What Anti-Terrorism Squad (ATS) investigators reportedly found on his devices paints an alarming picture. Officials claim they recovered extremist literature, videos glorifying terrorists, propaganda material, footage of brutal killings by global terror outfits and content designed to convince recruits that their community was under attack and needed to retaliate. Investigators suspect Faraz had even obtained a passport and was exploring routes to Afghanistan with the intention of receiving further training before eventually participating in global jihadist activities.
But Faraz is only one piece of a much larger puzzle.
The investigation has already led ATS teams to Saharanpur in Uttar Pradesh, Alwar in Rajasthan and Madhubani in Bihar. Authorities arrested Faraz’s alleged associates Naeem Abdullah Qureshi from Uttar Pradesh and Mohammad Shakir Mev from Rajasthan. The biggest breakthrough, however, came with the arrest of 65-year-old Izhar-Ul-Haq from Bihar, who investigators suspect acted as the “Amir” or ideological head of the group. Officials believe questioning him could reveal whether similar radicalisation modules are operating elsewhere in India under the guidance of overseas handlers.

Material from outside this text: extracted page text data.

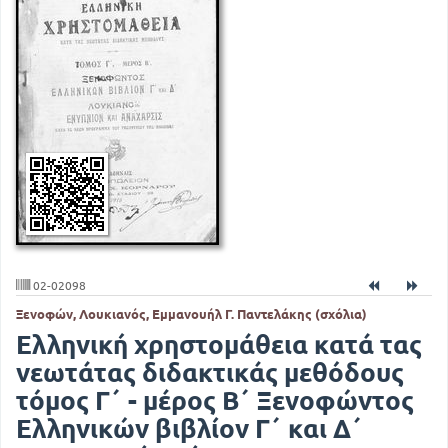
02-02098
Ξενοφών, Λουκιανός, Εμμανουήλ Γ. Παντελάκης (σχόλια)
Ελληνική χρηστομάθεια κατά τας
νεωτάτας διδακτικάς μεθόδους
τόμος Γ΄ - μέρος Β΄ Ξενοφώντος
Ελληνικών βιβλίον Γ΄ και Δ΄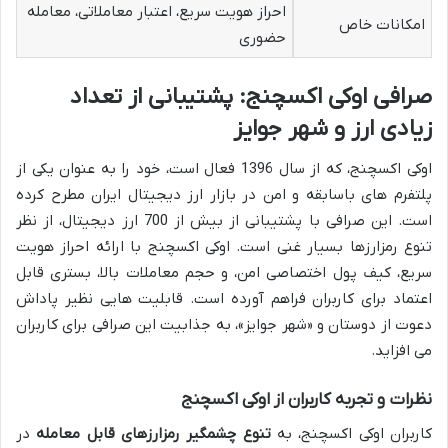
احراز هویت سریع، اعتبار معاملاتی، معامله
امکانات خاص
حضوری
صرافی اوکی اکسچنج: پشتیبانی از تعداد
زیادی ارز و شهر جوایز
اوکی اکسچنج، که از سال 1396 فعال است، خود را به عنوان یکی از
پلتفرم های باسابقه و امن در بازار ارز دیجیتال ایران مطرح کرده
است. این صرافی با پشتیبانی از بیش از 700 ارز دیجیتال، از نظر
تنوع رمزارزها بسیار غنی است. اوکی اکسچنج با ارائه احراز هویت
سریع، کیف پول اختصاصی امن، و حجم معاملات بالا، بستری قابل
اعتماد برای کاربران فراهم آورده است. قابلیت هایی نظیر پاداش
دعوت از دوستان و «شهر جوایز»، به جذابیت این صرافی برای کاربران
می افزاید.
نظرات و تجربه کاربران از اوکی اکسچنج
کاربران اوکی اکسچنج، به
تنوع چشمگیر رمزارزهای قابل معامله
در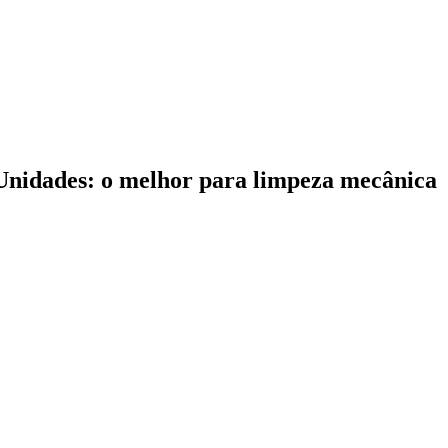
 Unidades: o melhor para limpeza mecânica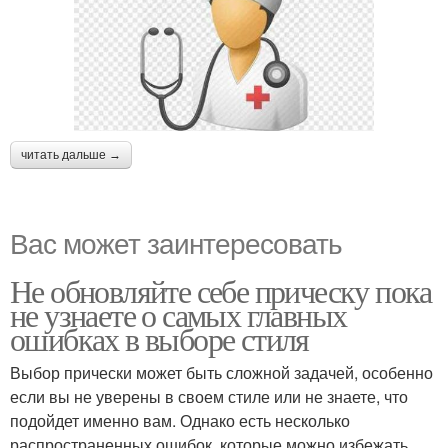
читать дальше →
Вас может заинтересовать
Не обновляйте себе прическу пока
не узнаете о самых главных
ошибках в выборе стиля
Выбор прически может быть сложной задачей, особенно
если вы не уверены в своем стиле или не знаете, что
подойдет именно вам. Однако есть несколько
распространенных ошибок, которые можно избежать,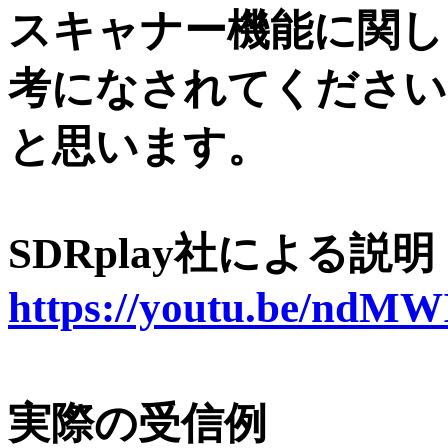
スキャナー機能に関し
考になされてください
と思います。
SDRplay社による説明
https://youtu.be/ndM
実際の受信例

Investigators allege the members of the group operated under the aliases of terrorists who have been killed and held regular online meetings. ATS sources claim Faraz used the identity of Khalid Saifullah, a Pakistani terrorist linked to multiple attacks in India. Investigators suspect he was not merely a recruit but had begun identifying and influencing others who could later be transformed into lone-wolf attackers.
Security Concerns
The case has also revived concerns about Bhopal’s repeated appearance in terror investigations over the years.
Official records show that 71 terror suspects arrested by various national agencies over the last decade are currently lodged in Bhopal Central Jail. Among them are accused linked to organisations such as SIMI (24), PFI (19), Hizb-ut-Tahrir (19), ISIS (4), Jamaat-ul-Mujahideen Bangladesh or JMB (4), and Sufa (1).
The timeline of arrests reads like a catalogue of recurring security concerns.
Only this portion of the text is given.